Rostro de mujer | El arte de coleccionar momentos y transformar el...
destino
Por Nirman García Berbeo
@rostrodemujer1
rostrodemujer1@gmail.com
13/06/2026.- Hay personas que no solo recorren caminos, sino que los sienten. Emily Paola Milano Gelvis, a sus 28 años, es un testimonio vivo de cómo la esencia de una niña aplicada y soñadora puede convertirse en la fuerza motriz de una mujer que busca la excelencia sin perder la ternura.
Su historia comienza con recuerdos que huelen a hogar y a espera. Aunque el tiempo borra algunos detalles, hay momentos que quedan tatuados en el alma: el esfuerzo de una madre trabajadora y el gesto cómplice de sus hijos esperando su regreso. Con el ingenio que solo da el amor, Emily recuerda cómo "arreglaban" la casa y preparaban una torta improvisada con un panqué Once Once, guardándola en el congelador para sorprenderla. Ese brillo en los ojos de mamá al llegar era, y sigue siendo, el combustible de su corazón.
A pesar de que sus padres tomaron rumbos distintos cuando ella apenas tenía cuatro años, Emily construyó su propio mundo de disciplina y pasión. Desde la libertad de sus primeros patines —un sueño que hoy desea retomar— hasta las tardes de juegos, su infancia forjó a la mujer que es hoy: una profesional de la gestión turística que no se conforma con lo superficial.
Para ella, el turismo no es vender un boleto o una foto bonita para redes sociales.
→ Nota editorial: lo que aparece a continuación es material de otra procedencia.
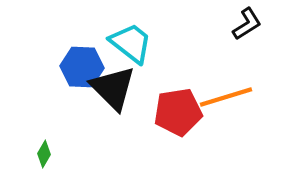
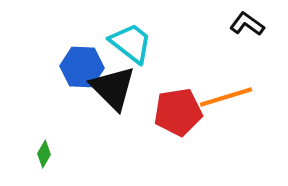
black L-shape: rotated 112 degrees counterclockwise
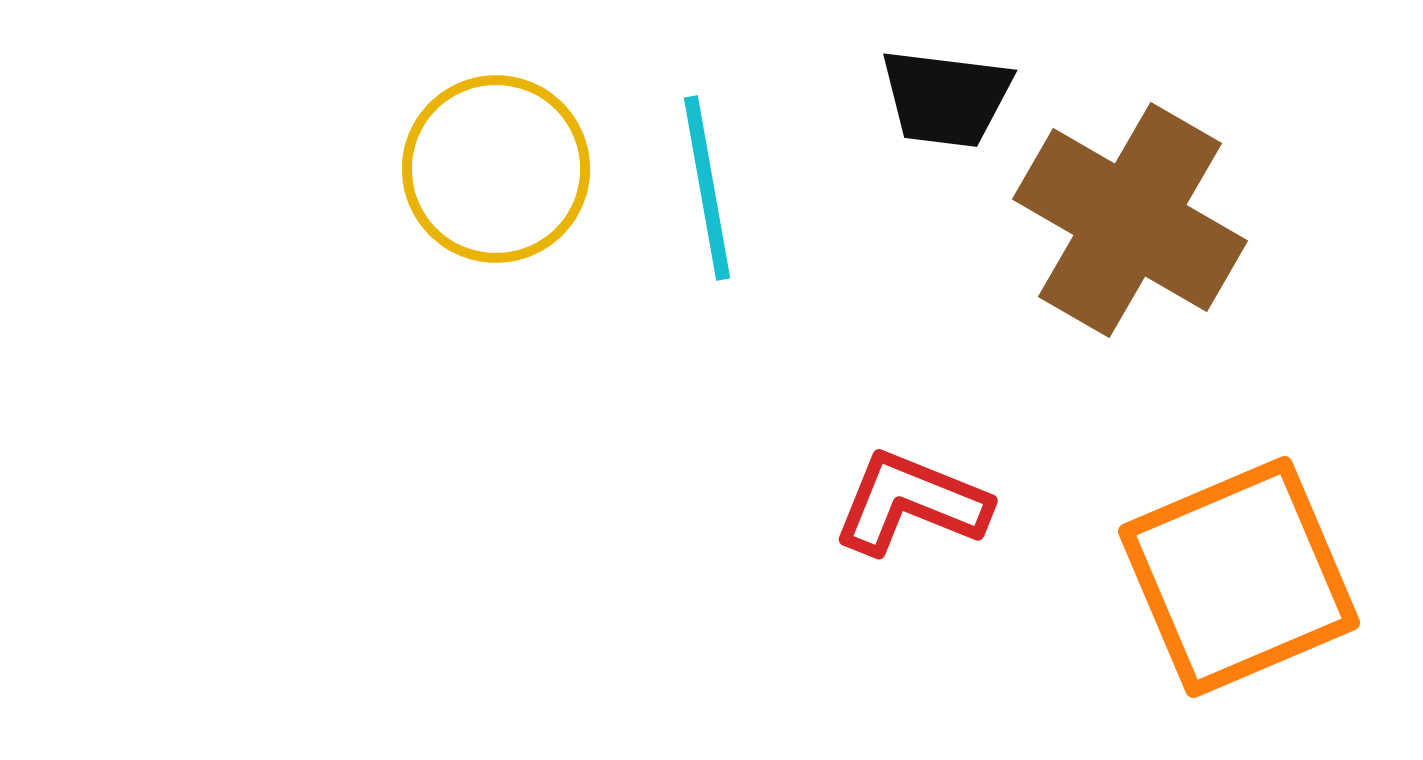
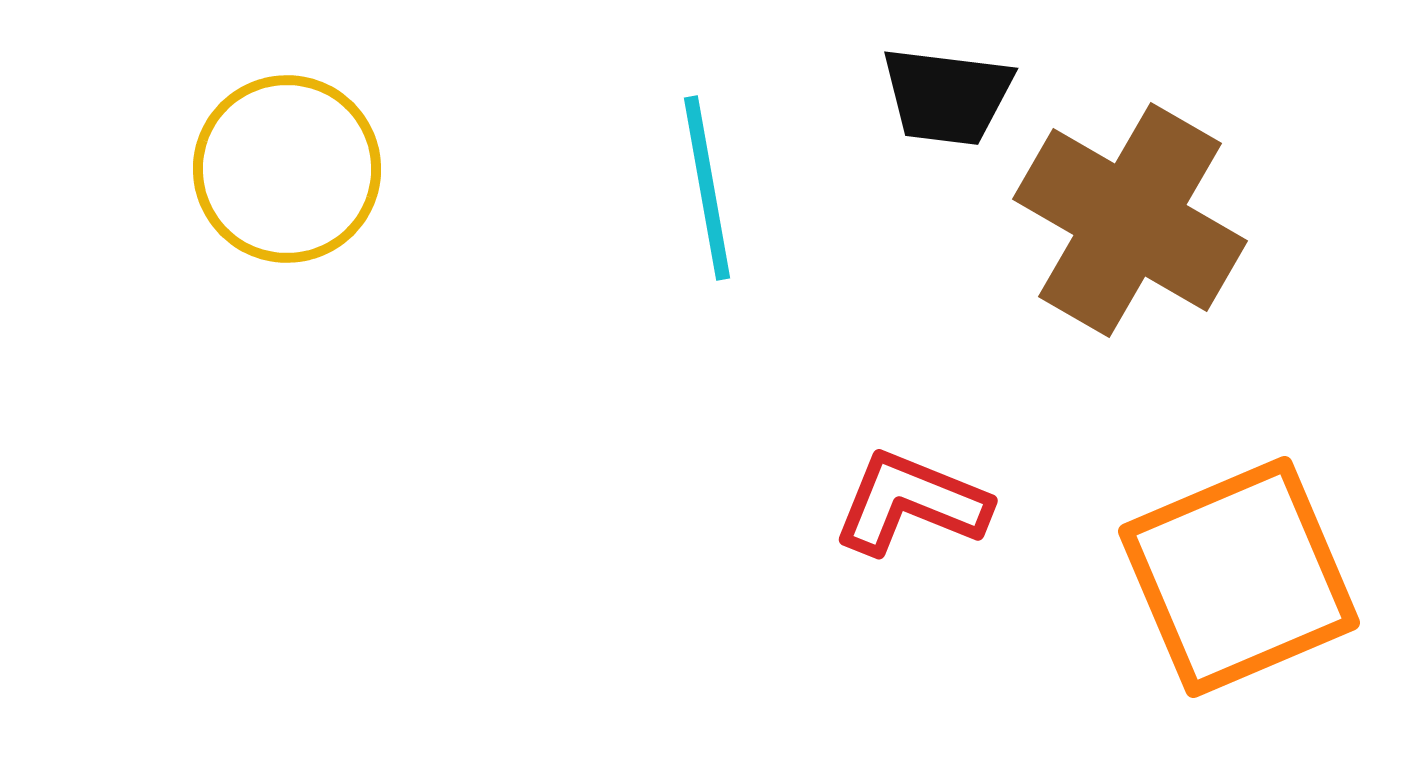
black trapezoid: moved 1 px right, 2 px up
yellow circle: moved 209 px left
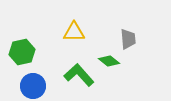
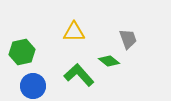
gray trapezoid: rotated 15 degrees counterclockwise
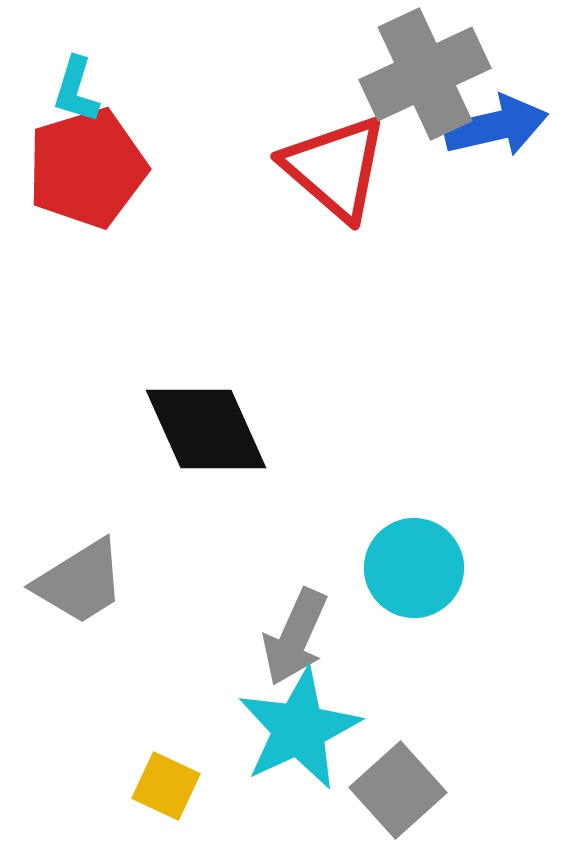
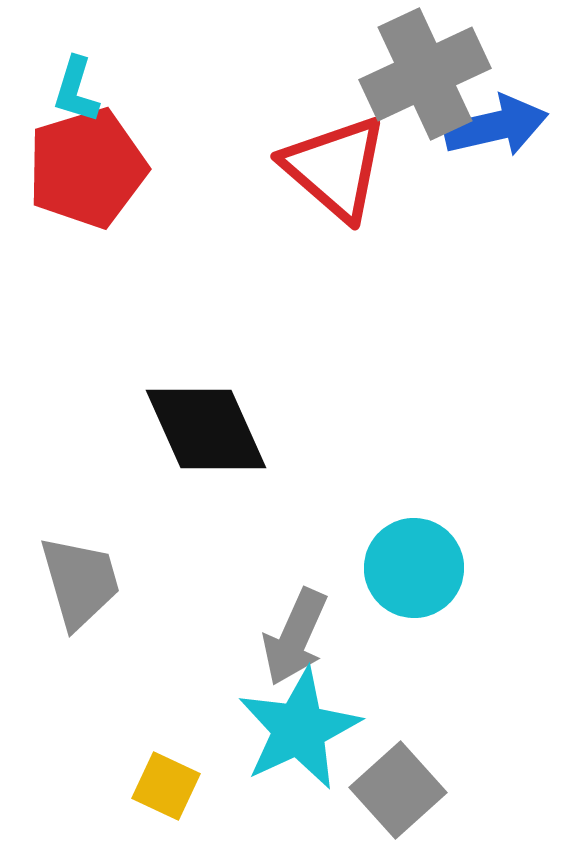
gray trapezoid: rotated 74 degrees counterclockwise
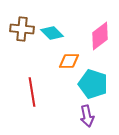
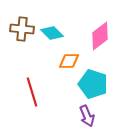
red line: rotated 8 degrees counterclockwise
purple arrow: rotated 10 degrees counterclockwise
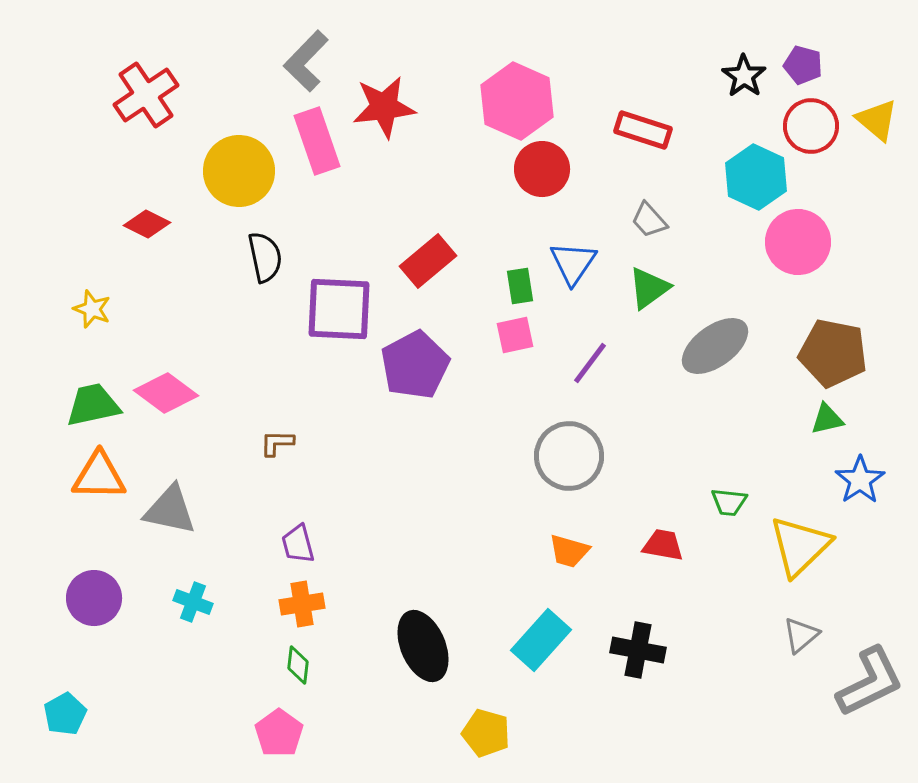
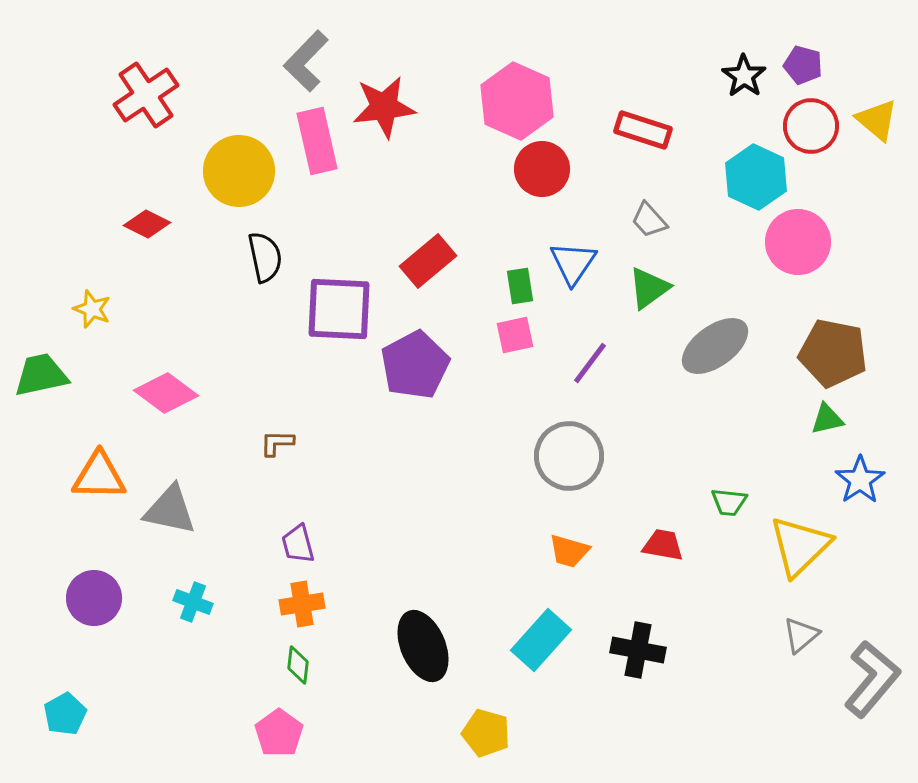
pink rectangle at (317, 141): rotated 6 degrees clockwise
green trapezoid at (93, 405): moved 52 px left, 30 px up
gray L-shape at (870, 682): moved 2 px right, 3 px up; rotated 24 degrees counterclockwise
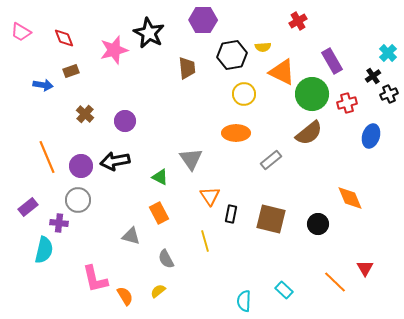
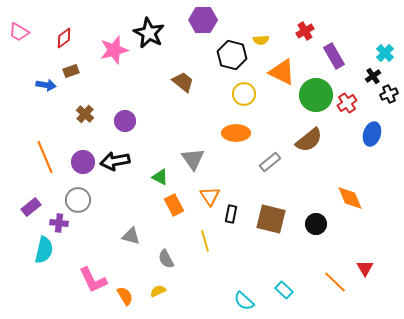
red cross at (298, 21): moved 7 px right, 10 px down
pink trapezoid at (21, 32): moved 2 px left
red diamond at (64, 38): rotated 75 degrees clockwise
yellow semicircle at (263, 47): moved 2 px left, 7 px up
cyan cross at (388, 53): moved 3 px left
black hexagon at (232, 55): rotated 24 degrees clockwise
purple rectangle at (332, 61): moved 2 px right, 5 px up
brown trapezoid at (187, 68): moved 4 px left, 14 px down; rotated 45 degrees counterclockwise
blue arrow at (43, 85): moved 3 px right
green circle at (312, 94): moved 4 px right, 1 px down
red cross at (347, 103): rotated 18 degrees counterclockwise
brown semicircle at (309, 133): moved 7 px down
blue ellipse at (371, 136): moved 1 px right, 2 px up
orange line at (47, 157): moved 2 px left
gray triangle at (191, 159): moved 2 px right
gray rectangle at (271, 160): moved 1 px left, 2 px down
purple circle at (81, 166): moved 2 px right, 4 px up
purple rectangle at (28, 207): moved 3 px right
orange rectangle at (159, 213): moved 15 px right, 8 px up
black circle at (318, 224): moved 2 px left
pink L-shape at (95, 279): moved 2 px left, 1 px down; rotated 12 degrees counterclockwise
yellow semicircle at (158, 291): rotated 14 degrees clockwise
cyan semicircle at (244, 301): rotated 50 degrees counterclockwise
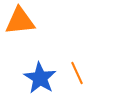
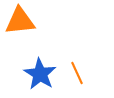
blue star: moved 4 px up
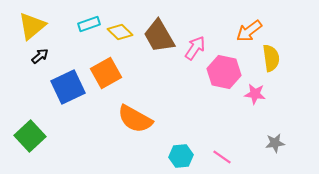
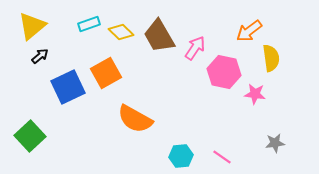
yellow diamond: moved 1 px right
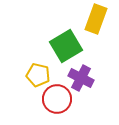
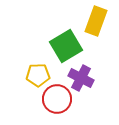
yellow rectangle: moved 2 px down
yellow pentagon: rotated 15 degrees counterclockwise
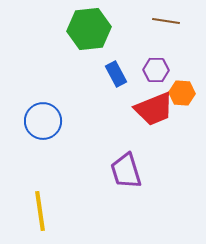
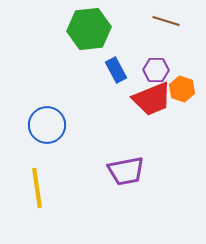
brown line: rotated 8 degrees clockwise
blue rectangle: moved 4 px up
orange hexagon: moved 4 px up; rotated 15 degrees clockwise
red trapezoid: moved 2 px left, 10 px up
blue circle: moved 4 px right, 4 px down
purple trapezoid: rotated 84 degrees counterclockwise
yellow line: moved 3 px left, 23 px up
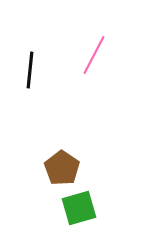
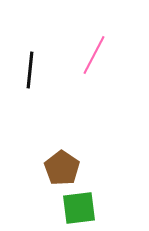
green square: rotated 9 degrees clockwise
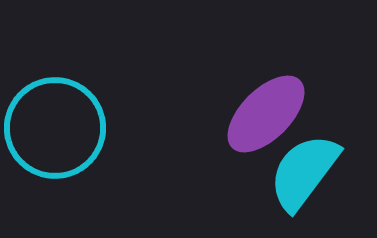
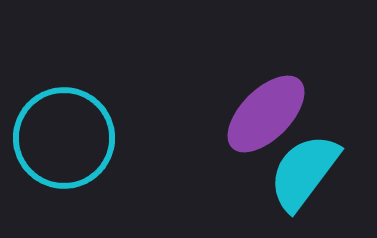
cyan circle: moved 9 px right, 10 px down
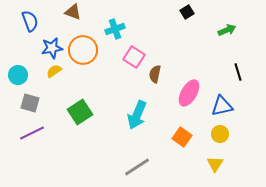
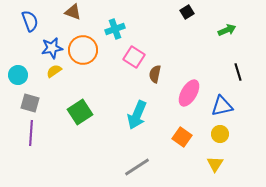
purple line: moved 1 px left; rotated 60 degrees counterclockwise
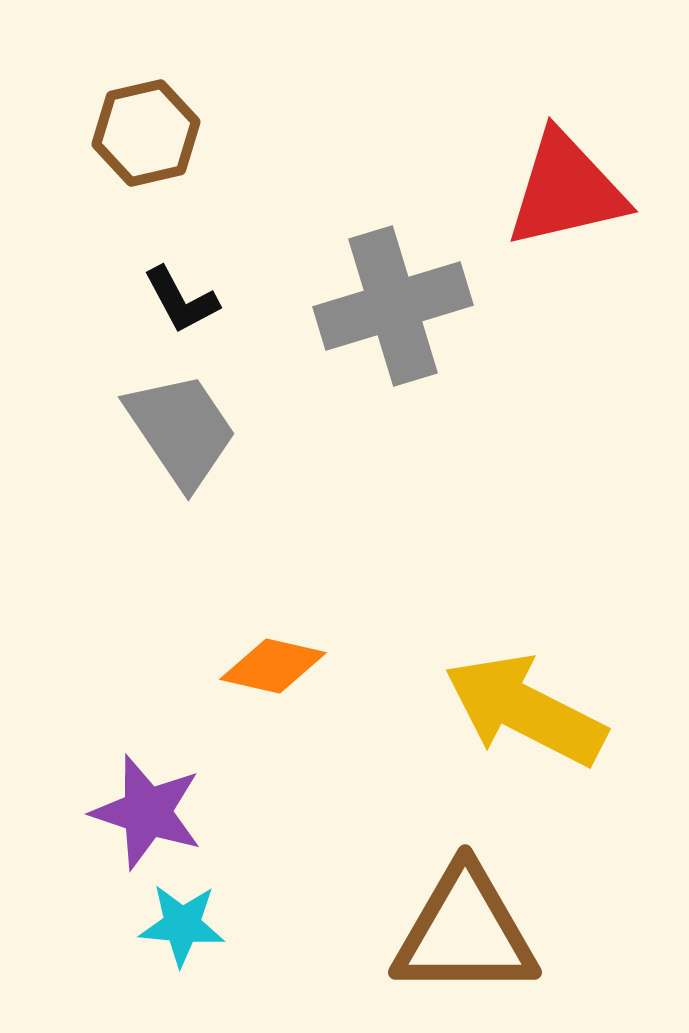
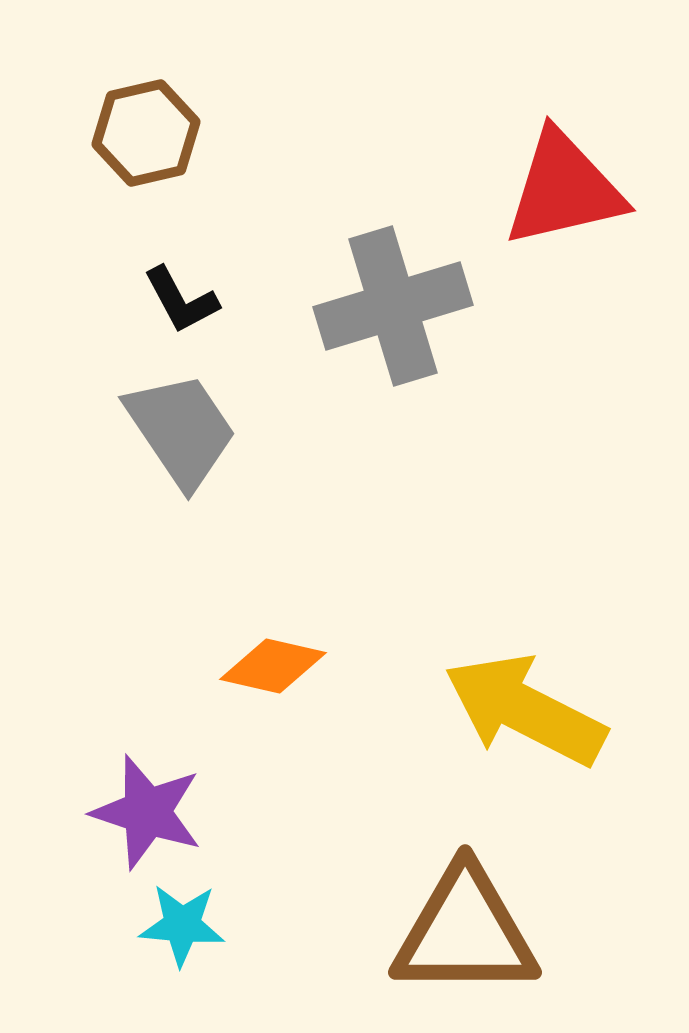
red triangle: moved 2 px left, 1 px up
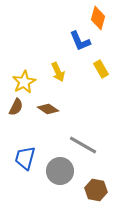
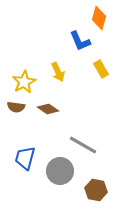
orange diamond: moved 1 px right
brown semicircle: rotated 72 degrees clockwise
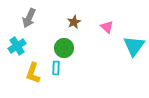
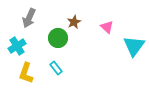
green circle: moved 6 px left, 10 px up
cyan rectangle: rotated 40 degrees counterclockwise
yellow L-shape: moved 7 px left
Es una misión. Ella no quiere que el viajero solo vea; quiere que conozca. Su enfoque es la experiencia profunda, la historia que susurran las paredes de un lugar y el aprendizaje que transforma a quien lo visita. "Que al llegar a casa, la persona sea distinta porque conoció la raíz de lo que vio", afirma con la convicción de quien ama su tierra.
Al hablar de Venezuela, su voz se llena de un orgullo genuino. Su invitación es clara: no escuchen el eco de afuera, atrévanse a vivir la experiencia. Para ella, la nación suramericana lo ofrece todo, pero lo más importante es el cambio interno que genera: "Nadie viene al país y se va siendo la misma persona".
En el marco del encuentro con el equipo de Rostro de mujer, se pudo percibir que Emily es mucho más que su título o sus metas. Es una mujer que se permite la pausa, que, aunque a veces posterga el inicio, cuando se sienta a crear, lo hace con una dedicación que roza la excelencia, cuidando de no caer en la trampa de la perfección, porque se sabe humana y en constante evolución.
En cuanto a la relación con sus progenitores, expresó que es un equilibrio de matices donde ha aprendido a identificar lo que necesita de cada uno en cada etapa. En su padre, Roger, ha encontrado un refugio de confianza absoluta y palabras directas; esa "mano amiga" que escucha sin rodeos y brinda la seguridad de ser comprendida sin juicios.
Por otro lado, su madre, Rebeca, representa el amor en su forma más protectora y perfeccionista; una presencia correctiva que nace del deseo profundo de evitarle cualquier sufrimiento. Entre la apertura transparente con su padre y el cuidado meticuloso de su madre, Emily ha construido su propio camino, entendiendo que ambos, a su manera, han sido los pilares de la mujer resiliente y enfocada que es ahora.
Al preguntarle cómo se define, Emily hace una pausa reflexiva. "Definirse es difícil cuando se es un universo en expansión". Sin embargo, en sus palabras se asoma esa niña que aún quiere patinar, la joven que estudió con rigor y la mujer que desea mostrarle al mundo la cara más profunda y real de su país.
La vida de Emily nos recuerda que no somos solo lo que nos pasó, sino lo que decidimos hacer con esos recuerdos. Somos la torta fría esperando en el congelador, el viento en la cara sobre unos patines y la responsabilidad de dejar un legado de excelencia.
A veces, para encontrarnos, hace falta mirar atrás y abrazar a esa niña que esperaba a mamá, para luego mirar al frente y entender que, al igual que un buen viaje, la vida no se trata de llegar al destino, sino de asegurar que, al final del día, ya no seamos los mismos que cuando empezamos. Emily Paola es, sin duda, un rostro de mujer que nos enseña que la verdadera belleza reside en la profundidad con la que decidimos mirar el mundo.

Un testimonio de resiliencia y arraigo familiar.